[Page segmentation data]
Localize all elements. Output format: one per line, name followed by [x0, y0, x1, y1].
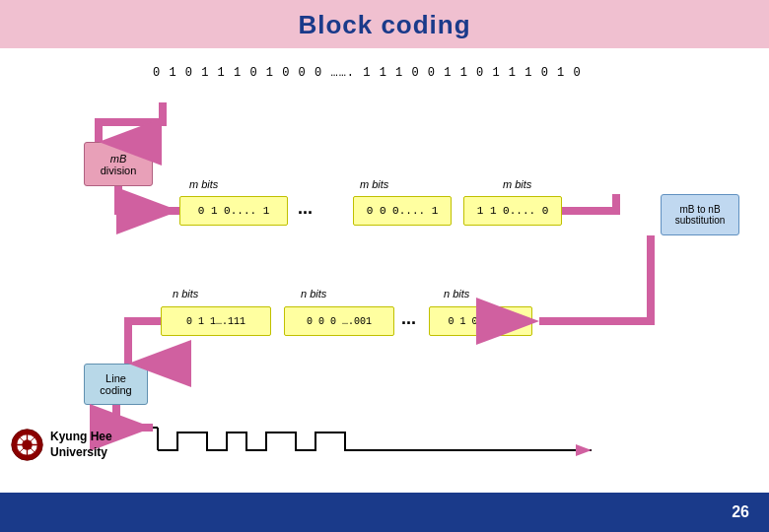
diagram-svg — [0, 48, 769, 501]
mb-division-box: mB division — [84, 142, 153, 186]
label-top-left: m bits — [189, 178, 218, 190]
bottom-box-3: 0 1 0 ….101 — [429, 306, 532, 336]
label-bottom-right: n bits — [444, 288, 469, 299]
bottom-box-1: 0 1 1….111 — [161, 306, 271, 336]
slide-title: Block coding — [0, 10, 769, 40]
bottom-box-2: 0 0 0 ….001 — [284, 306, 394, 336]
mb-to-nb-line2: substitution — [675, 215, 726, 226]
title-bar: Block coding — [0, 0, 769, 48]
university-name: Kyung HeeUniversity — [50, 430, 112, 460]
line-coding-line2: coding — [100, 384, 131, 396]
mb-division-line2: division — [101, 165, 137, 176]
label-top-mid: m bits — [360, 178, 388, 190]
label-bottom-mid: n bits — [301, 288, 326, 299]
top-box-2: 0 0 0.... 1 — [353, 196, 452, 226]
label-top-right: m bits — [503, 178, 531, 190]
line-coding-line1: Line — [105, 372, 126, 384]
page-number: 26 — [732, 503, 749, 521]
university-area: Kyung HeeUniversity — [10, 428, 112, 462]
university-logo-icon — [10, 428, 44, 462]
bottom-dots: ... — [401, 308, 416, 329]
bottom-bar: 26 — [0, 493, 769, 532]
mb-to-nb-box: mB to nB substitution — [661, 194, 739, 235]
top-box-1: 0 1 0.... 1 — [179, 196, 288, 226]
bit-stream: 0 1 0 1 1 1 0 1 0 0 0 ……. 1 1 1 0 0 1 1 … — [153, 66, 582, 80]
top-box-3: 1 1 0.... 0 — [463, 196, 562, 226]
label-bottom-left: n bits — [173, 288, 198, 299]
mb-division-line1: mB — [110, 153, 127, 165]
line-coding-box: Line coding — [84, 364, 148, 405]
top-dots: ... — [298, 198, 313, 219]
main-content: 0 1 0 1 1 1 0 1 0 0 0 ……. 1 1 1 0 0 1 1 … — [0, 48, 769, 501]
mb-to-nb-line1: mB to nB — [679, 204, 720, 215]
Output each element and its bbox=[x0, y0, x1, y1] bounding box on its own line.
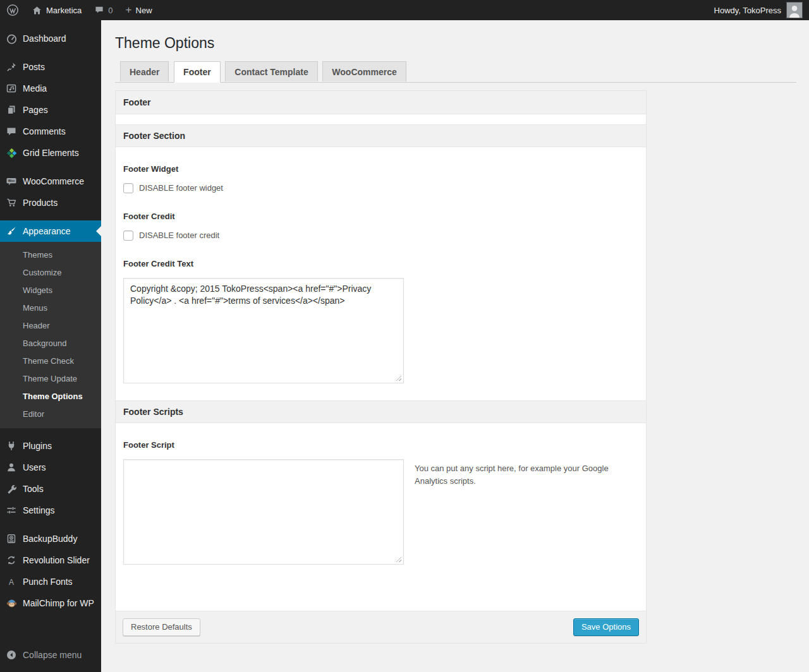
tab-header[interactable]: Header bbox=[120, 61, 169, 81]
new-button[interactable]: + New bbox=[119, 0, 159, 20]
sidebar-item-label: Appearance bbox=[23, 225, 71, 237]
sidebar-item-posts[interactable]: Posts bbox=[0, 56, 101, 78]
wp-logo-button[interactable] bbox=[0, 0, 25, 20]
sidebar-item-label: Comments bbox=[23, 126, 66, 137]
restore-defaults-button[interactable]: Restore Defaults bbox=[123, 618, 200, 636]
submenu-item-editor[interactable]: Editor bbox=[0, 405, 101, 423]
footer-credit-checkbox-label: DISABLE footer credit bbox=[139, 231, 219, 240]
submenu-item-theme-check[interactable]: Theme Check bbox=[0, 352, 101, 370]
footer-script-textarea[interactable] bbox=[123, 459, 404, 565]
tab-contact-template[interactable]: Contact Template bbox=[225, 61, 317, 81]
howdy-link[interactable]: Howdy, TokoPress bbox=[714, 6, 781, 15]
svg-text:A: A bbox=[9, 578, 14, 587]
sidebar-item-users[interactable]: Users bbox=[0, 457, 101, 478]
user-avatar-icon bbox=[787, 3, 802, 18]
sidebar-item-label: Pages bbox=[23, 104, 48, 116]
plugin-icon bbox=[5, 440, 18, 452]
collapse-icon bbox=[5, 649, 18, 661]
tab-bar: Header Footer Contact Template WooCommer… bbox=[115, 61, 796, 83]
sidebar-item-comments[interactable]: Comments bbox=[0, 121, 101, 142]
letter-a-icon: A bbox=[5, 576, 18, 587]
site-name-label: Marketica bbox=[46, 6, 82, 15]
sidebar-item-label: Plugins bbox=[23, 440, 52, 452]
sidebar-item-label: Products bbox=[23, 197, 58, 208]
tab-woocommerce[interactable]: WooCommerce bbox=[322, 61, 406, 81]
sidebar-item-products[interactable]: Products bbox=[0, 192, 101, 213]
sidebar-item-label: Tools bbox=[23, 483, 44, 495]
sidebar-item-pages[interactable]: Pages bbox=[0, 99, 101, 121]
submenu-item-background[interactable]: Background bbox=[0, 335, 101, 352]
comment-icon bbox=[94, 5, 104, 15]
wrench-icon bbox=[5, 483, 18, 495]
submenu-item-widgets[interactable]: Widgets bbox=[0, 282, 101, 299]
page-title: Theme Options bbox=[115, 20, 796, 53]
sidebar-item-label: Dashboard bbox=[23, 33, 66, 44]
sidebar-item-revolution-slider[interactable]: Revolution Slider bbox=[0, 549, 101, 571]
tab-footer[interactable]: Footer bbox=[174, 61, 221, 83]
sidebar-item-punch-fonts[interactable]: A Punch Fonts bbox=[0, 571, 101, 592]
footer-credit-checkbox-row: DISABLE footer credit bbox=[123, 231, 638, 241]
revolution-icon bbox=[5, 555, 18, 566]
cart-icon bbox=[5, 197, 18, 208]
footer-widget-label: Footer Widget bbox=[123, 164, 638, 174]
wordpress-logo-icon bbox=[6, 4, 19, 16]
sidebar-item-tools[interactable]: Tools bbox=[0, 478, 101, 500]
admin-sidebar: Dashboard Posts Media bbox=[0, 20, 101, 672]
theme-options-panel: Footer Footer Section Footer Widget DISA… bbox=[115, 90, 647, 644]
submenu-item-theme-update[interactable]: Theme Update bbox=[0, 370, 101, 388]
sidebar-item-mailchimp[interactable]: MailChimp for WP bbox=[0, 592, 101, 614]
appearance-submenu: Themes Customize Widgets Menus Header Ba… bbox=[0, 242, 101, 428]
submenu-item-theme-options[interactable]: Theme Options bbox=[0, 388, 101, 405]
sidebar-item-label: WooCommerce bbox=[23, 176, 84, 187]
footer-credit-text-label: Footer Credit Text bbox=[123, 259, 638, 268]
comment-count: 0 bbox=[108, 6, 113, 15]
sidebar-item-plugins[interactable]: Plugins bbox=[0, 435, 101, 457]
footer-credit-textarea[interactable]: Copyright &copy; 2015 TokoPress<span><a … bbox=[123, 278, 404, 383]
sidebar-item-dashboard[interactable]: Dashboard bbox=[0, 28, 101, 49]
panel-spacer bbox=[116, 114, 646, 124]
new-label: New bbox=[136, 6, 152, 15]
home-icon bbox=[32, 5, 42, 16]
sidebar-item-media[interactable]: Media bbox=[0, 78, 101, 99]
collapse-menu-button[interactable]: Collapse menu bbox=[0, 644, 101, 666]
page-footer: Thank you for creating with WordPress. V… bbox=[115, 644, 796, 672]
footer-widget-checkbox[interactable] bbox=[123, 183, 133, 193]
sidebar-item-label: Settings bbox=[23, 505, 55, 516]
woocommerce-icon: Woo bbox=[5, 176, 18, 187]
appearance-icon bbox=[5, 225, 18, 237]
submenu-item-header[interactable]: Header bbox=[0, 317, 101, 335]
footer-section-header: Footer Section bbox=[116, 124, 646, 147]
pages-icon bbox=[5, 104, 18, 116]
sidebar-item-label: BackupBuddy bbox=[23, 533, 77, 544]
sidebar-item-label: Posts bbox=[23, 61, 45, 73]
sidebar-item-settings[interactable]: Settings bbox=[0, 500, 101, 521]
footer-widget-checkbox-row: DISABLE footer widget bbox=[123, 183, 638, 193]
submenu-item-menus[interactable]: Menus bbox=[0, 299, 101, 317]
grid-elements-icon bbox=[5, 147, 18, 159]
site-name-link[interactable]: Marketica bbox=[25, 0, 88, 20]
submenu-item-themes[interactable]: Themes bbox=[0, 246, 101, 264]
settings-icon bbox=[5, 505, 18, 516]
dashboard-icon bbox=[5, 33, 18, 44]
plus-icon: + bbox=[126, 4, 132, 15]
mailchimp-icon bbox=[5, 597, 18, 609]
sidebar-item-grid-elements[interactable]: Grid Elements bbox=[0, 142, 101, 164]
submenu-item-customize[interactable]: Customize bbox=[0, 264, 101, 282]
footer-credit-checkbox[interactable] bbox=[123, 231, 133, 241]
avatar[interactable] bbox=[786, 2, 803, 18]
comments-indicator[interactable]: 0 bbox=[88, 0, 119, 20]
sidebar-item-woocommerce[interactable]: Woo WooCommerce bbox=[0, 171, 101, 192]
backup-icon bbox=[5, 533, 18, 544]
comments-icon bbox=[5, 126, 18, 137]
save-options-button[interactable]: Save Options bbox=[573, 618, 639, 636]
footer-script-help: You can put any script here, for example… bbox=[415, 459, 611, 488]
footer-credit-label: Footer Credit bbox=[123, 212, 638, 221]
sidebar-item-label: Revolution Slider bbox=[23, 555, 90, 566]
main-content: Theme Options Header Footer Contact Temp… bbox=[101, 20, 809, 672]
admin-bar: Marketica 0 + New Howdy, TokoPress bbox=[0, 0, 809, 20]
sidebar-item-backupbuddy[interactable]: BackupBuddy bbox=[0, 528, 101, 549]
footer-scripts-header: Footer Scripts bbox=[116, 400, 646, 423]
sidebar-item-appearance[interactable]: Appearance bbox=[0, 220, 101, 242]
panel-actions: Restore Defaults Save Options bbox=[116, 611, 646, 643]
sidebar-item-label: Users bbox=[23, 462, 46, 473]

● **WORK TO COMPLETE**: Using the records above, copy every line that has the word "grid" in it.

● **ANSWER SECTION**:
grid-elements-icon bbox=[5, 147, 18, 159]
sidebar-item-grid-elements[interactable]: Grid Elements bbox=[0, 142, 101, 164]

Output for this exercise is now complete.